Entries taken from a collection

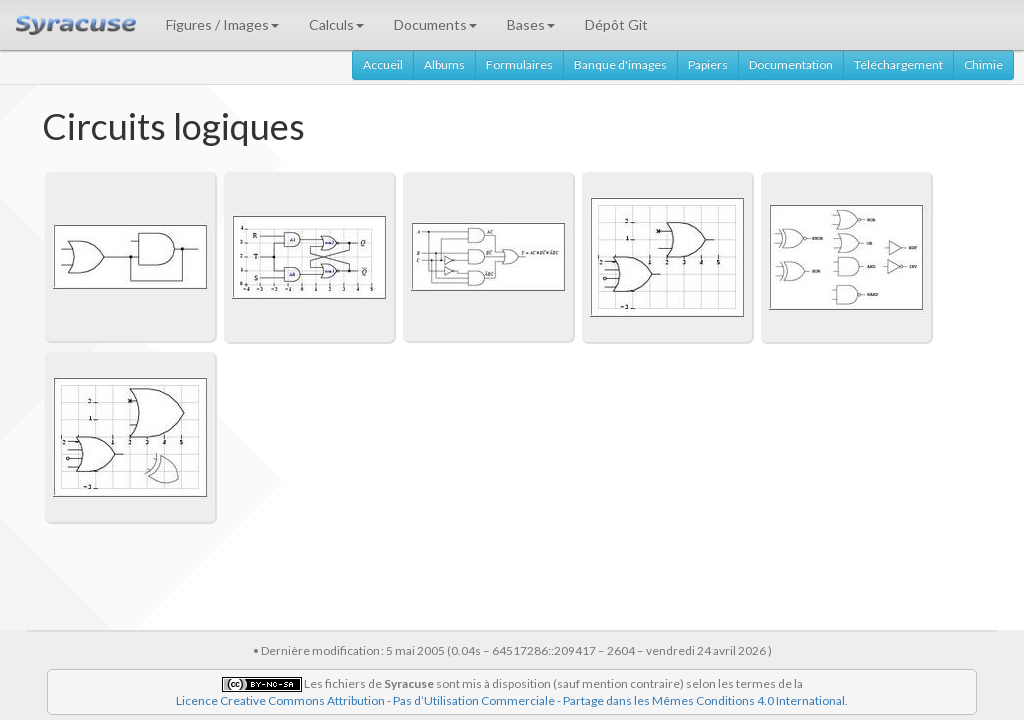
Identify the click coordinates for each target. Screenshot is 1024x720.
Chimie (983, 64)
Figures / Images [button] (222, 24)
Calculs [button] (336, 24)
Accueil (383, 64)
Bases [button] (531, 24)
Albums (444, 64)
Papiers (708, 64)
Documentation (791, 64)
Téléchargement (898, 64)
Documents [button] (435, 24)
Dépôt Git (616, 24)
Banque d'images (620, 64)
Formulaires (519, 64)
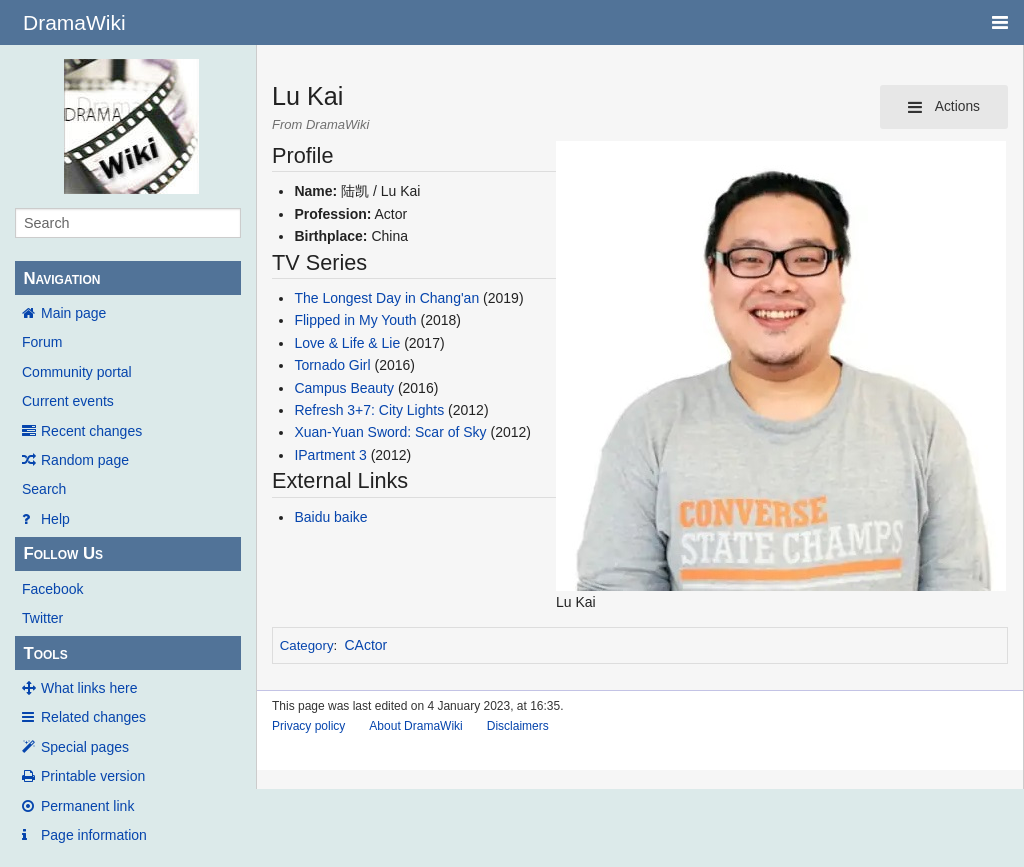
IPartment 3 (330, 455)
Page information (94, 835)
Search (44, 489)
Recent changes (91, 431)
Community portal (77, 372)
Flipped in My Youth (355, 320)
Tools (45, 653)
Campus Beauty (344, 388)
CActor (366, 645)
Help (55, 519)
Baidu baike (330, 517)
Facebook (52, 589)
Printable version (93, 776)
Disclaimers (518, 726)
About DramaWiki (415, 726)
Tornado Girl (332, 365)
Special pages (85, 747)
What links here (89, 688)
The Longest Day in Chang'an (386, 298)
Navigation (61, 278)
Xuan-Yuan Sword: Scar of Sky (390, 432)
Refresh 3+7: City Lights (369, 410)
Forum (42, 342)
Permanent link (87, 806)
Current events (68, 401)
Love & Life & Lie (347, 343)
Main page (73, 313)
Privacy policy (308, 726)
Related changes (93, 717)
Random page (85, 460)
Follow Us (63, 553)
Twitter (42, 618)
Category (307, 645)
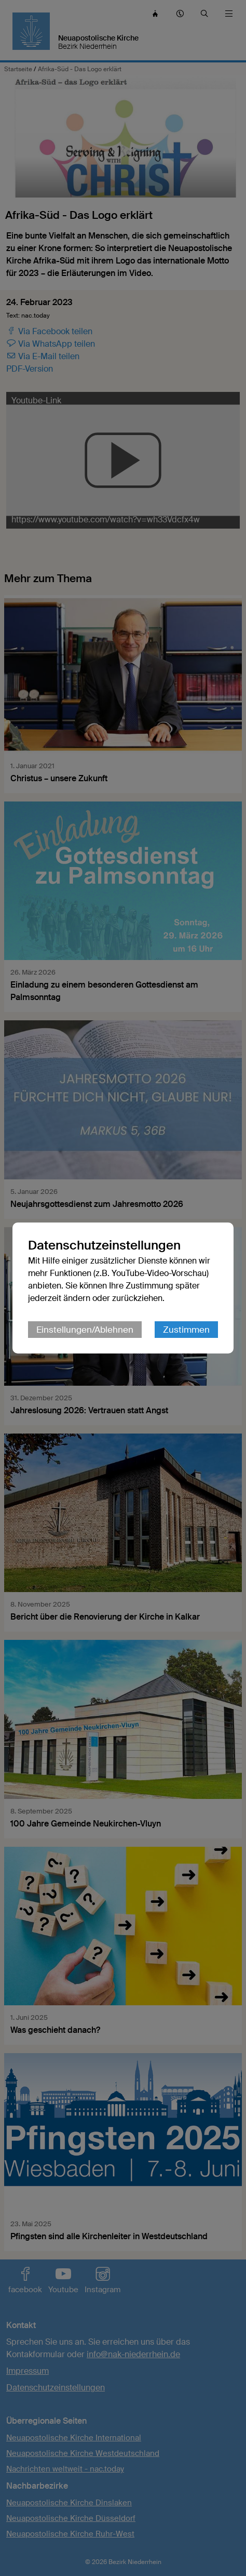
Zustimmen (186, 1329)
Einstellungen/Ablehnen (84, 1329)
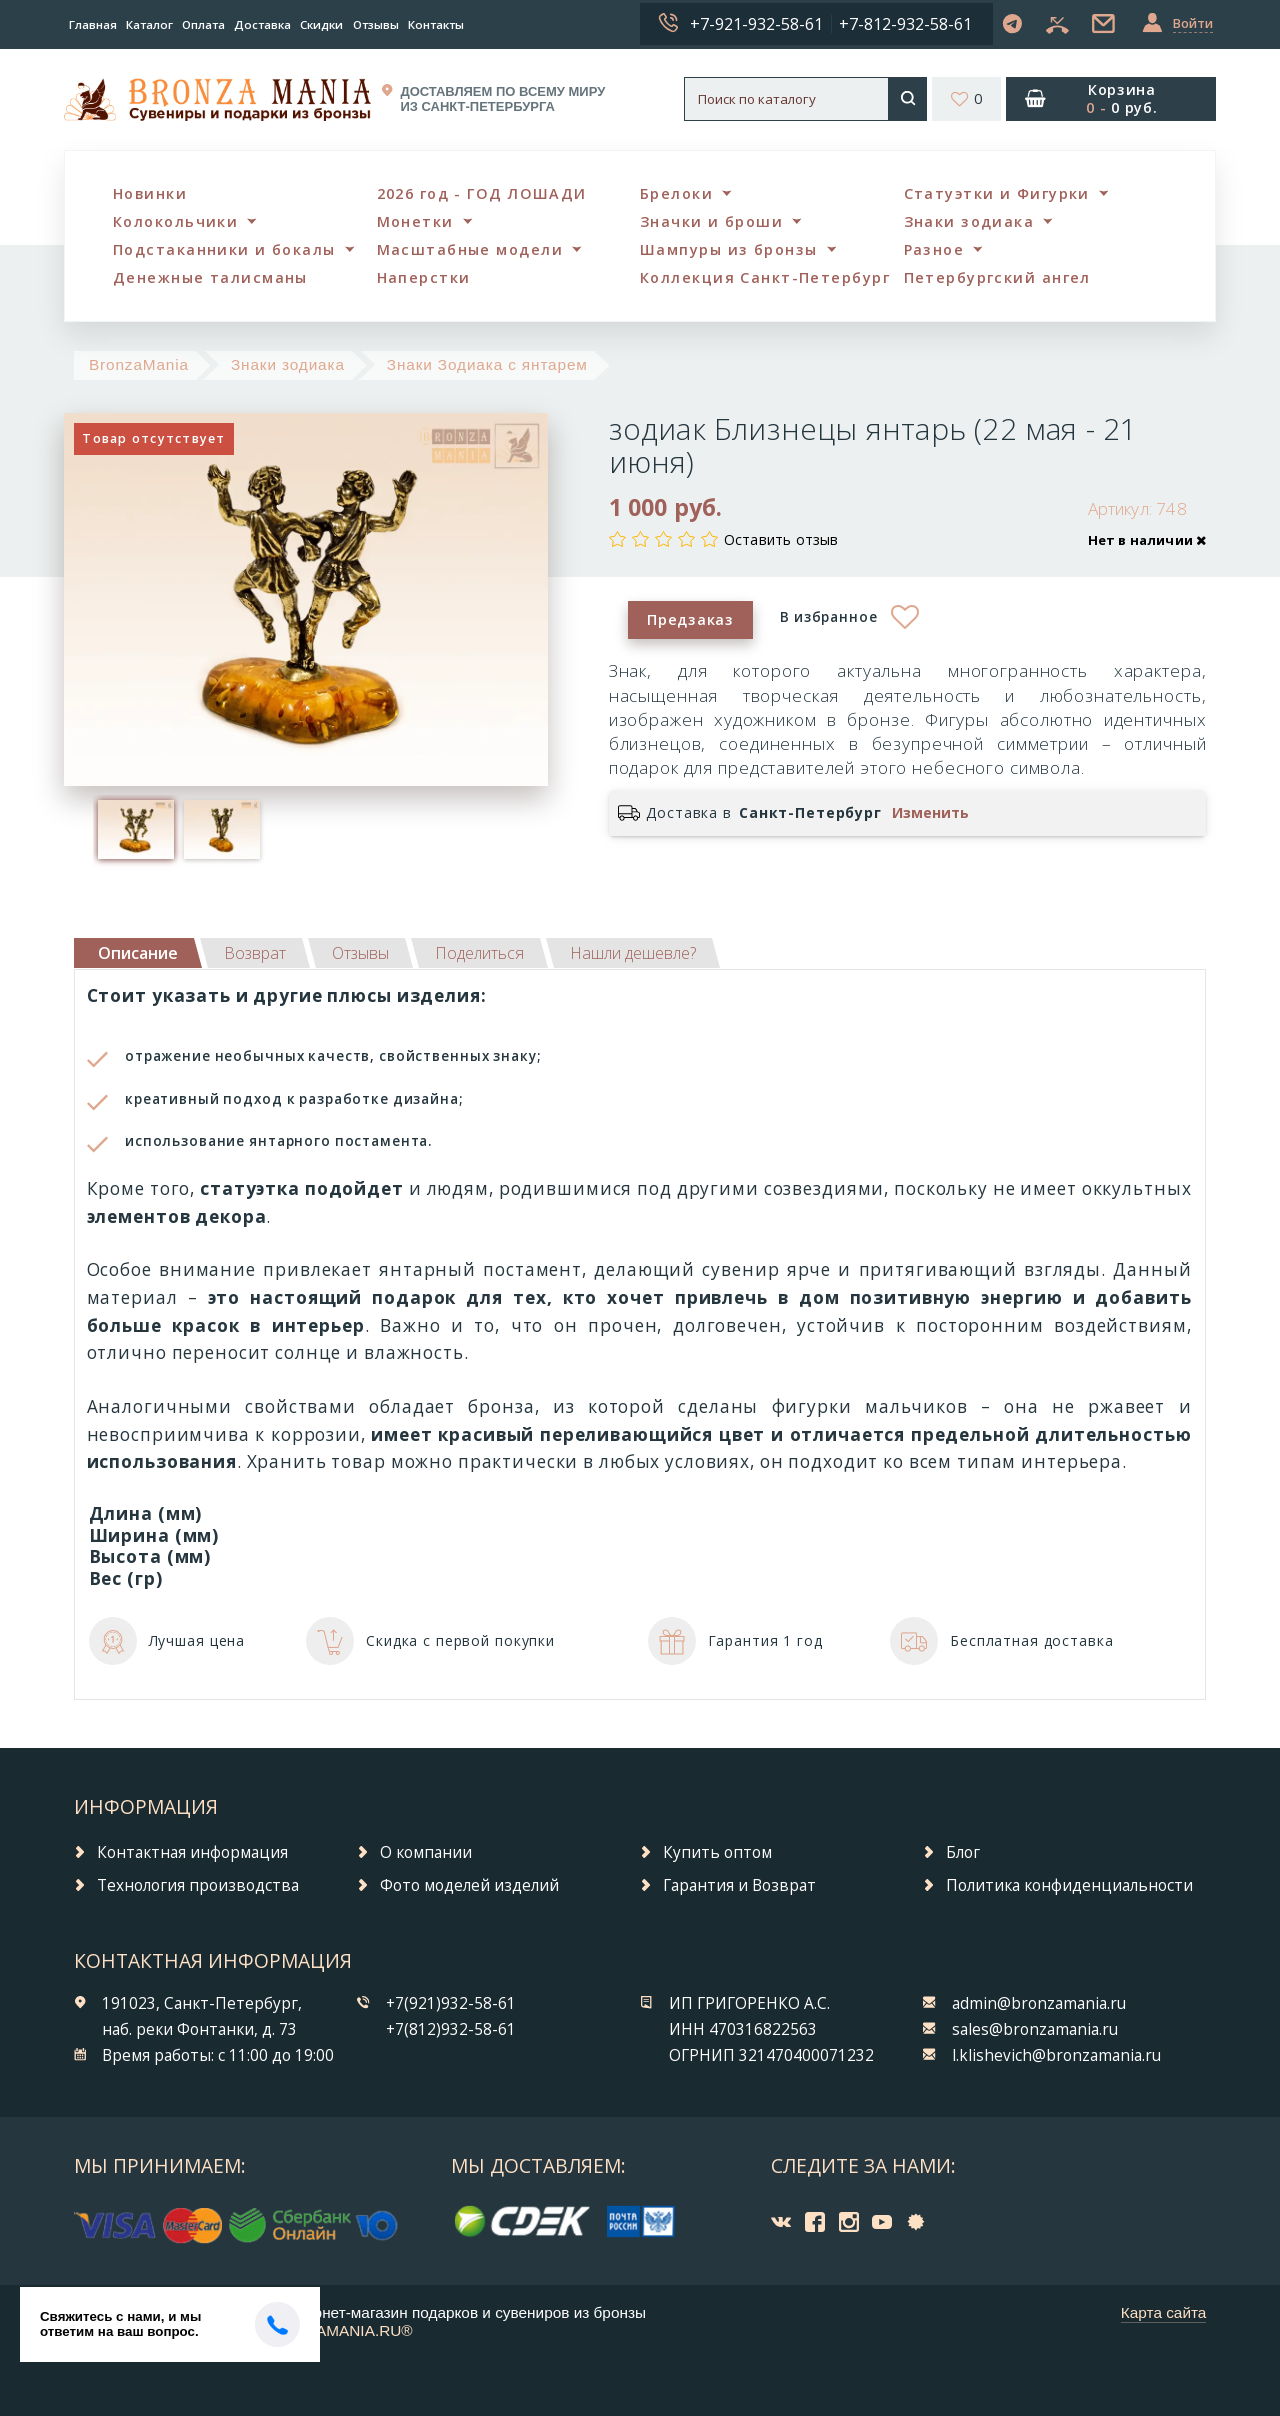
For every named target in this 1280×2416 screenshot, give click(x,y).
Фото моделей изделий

Directions → Please return the data above exactly as it stands from the line with "Accueil (383, 64)" to the line with "Help (55, 519)", keeping both of those lines but none of the pictures.

Response below →
Accueil (383, 64)
Bases [button] (531, 24)
Albums (444, 64)
Papiers (708, 64)
Documentation (791, 64)
Téléchargement (898, 64)
Documents [button] (435, 24)
Dépôt Git (616, 24)
Banque d'images (620, 64)
Formulaires (519, 64)
IPartment 3 (330, 455)
Page information (94, 835)
Search (44, 489)
Recent changes (91, 431)
Community portal (77, 372)
Flipped in My Youth (355, 320)
Tools (45, 653)
Campus Beauty (344, 388)
CActor (366, 645)
Help (55, 519)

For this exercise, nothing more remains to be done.